Peter Robbins, voice of the beloved Peanuts character Charlie Brown, was arrested on Sunday, January 20th, on charges of making criminal threats and stalking. Robbins was the voice of Charlie Brown in both "A Charlie Brown Christmas" and "It's a Great Pumpkin Charlie Brown" television specials.
ABCNews.com reported that, while the details of the arrest warrant were not immediately available, the charges related to Robbins stalking his ex-girlfriend and making criminal threats against a plastic surgeon.
nbcsandiego.com reported that it all started with a breast enhancement performed on Robbins' former girlfriend, Shawna Kern, by La Jolla plastic surgeon Lori Saltz. Apparently Robbins and Kern were a couple at the time the procedure was performed, but broke up sometime thereafter. After the couple split, Robbins allegedly demanded his money back from Saltz, stalking her and threatening her life if she did not refund the money.
Robbins, a resident of Oceanside, California was arrested while re-entering the United States at the San Ysidro Port of Entry between San Diego and Tijuana, Mexico. According to ABC News, he is being held on $550,000 bail, and a preliminary hearing is set for March 22, 2013. ABCNews.com further reports that, if convicted, Robbins faces up to 9 years in prison.
According to nbcsandiego.com, Saltz filed a restraining order against Robbins. It is unknown whether Kern has similarly filed a restraining order against Robbins.
We have previously blogged about how the "girlfriend, boyfriend" relationship qualifies a restraining order to be filed in Family Court. We have also previously blogged about the basics of family law restraining orders. A unique fact of this story is the mention of violence by Robbins against the dog he shared with Kern. nbcsandiego.com reports: "[t]he prosecutor said Robbins also admitted to attacking Kern and their dog."

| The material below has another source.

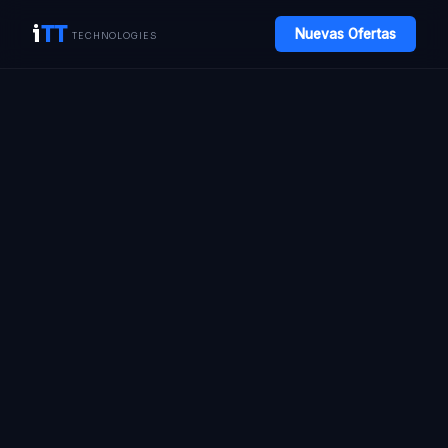
i
TT
Nuevas Ofertas
TECHNOLOGIES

In cases such as these, Family Code section 6320 authorizes the Court to include a pet on a restraining order in California. The California family code section provides protections for the party, and at the discretion of the court, the code also provides protections to other family members, household members, and even pets on the authority of good cause.
Do pets really need this type of protection? It would appear they do. While California did not initially extend this type of protection to pets, the extension accounts for the fact that over 60% of American households have pets and a majority of women who are in shelters report that their batterer also abused the pets in the household.
This is according to Jennifer Scarlett, DVM and co-president of the San Francisco SPCA as reported by sanfrancisco.cbslocal.com. In fact, according to Scarlett, 25% to 40% of women say that they stay in abusive relationships because they are afraid to leave their pet in the household. California is not the only state to extend this protection to pets. Twenty-two states plus the District of Colombia and Puerto Rico have similar legislation.